### INSTRUCTIONS TO FOLLOW
Give the records again exactly. Pictures do not belong in the copy.
◆ ◆ ◆ ◆ ◆ ◆ ◆
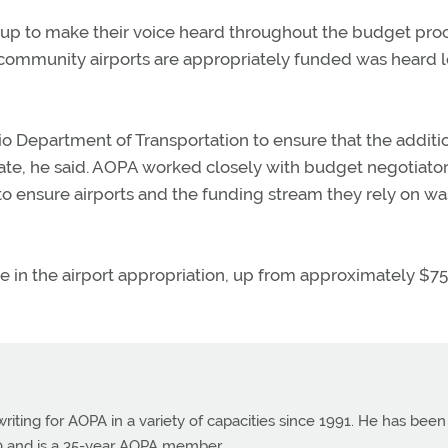
p to make their voice heard throughout the budget proc
 community airports are appropriately funded was heard 
o Department of Transportation to ensure that the additi
tate, he said. AOPA worked closely with budget negotiator
s to ensure airports and the funding stream they rely on wa
ase in the airport appropriation, up from approximately $7
ting for AOPA in a variety of capacities since 1991. He has been
990 and is a 35-year AOPA member.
◆ ◆ ◆ ◆ ◆ ◆ ◆
### ANSWER SECTION
p to make their voice heard throughout the budget proc
 community airports are appropriately funded was heard 
o Department of Transportation to ensure that the additi
tate, he said. AOPA worked closely with budget negotiator
s to ensure airports and the funding stream they rely on wa
ase in the airport appropriation, up from approximately $7
ting for AOPA in a variety of capacities since 1991. He has been
990 and is a 35-year AOPA member.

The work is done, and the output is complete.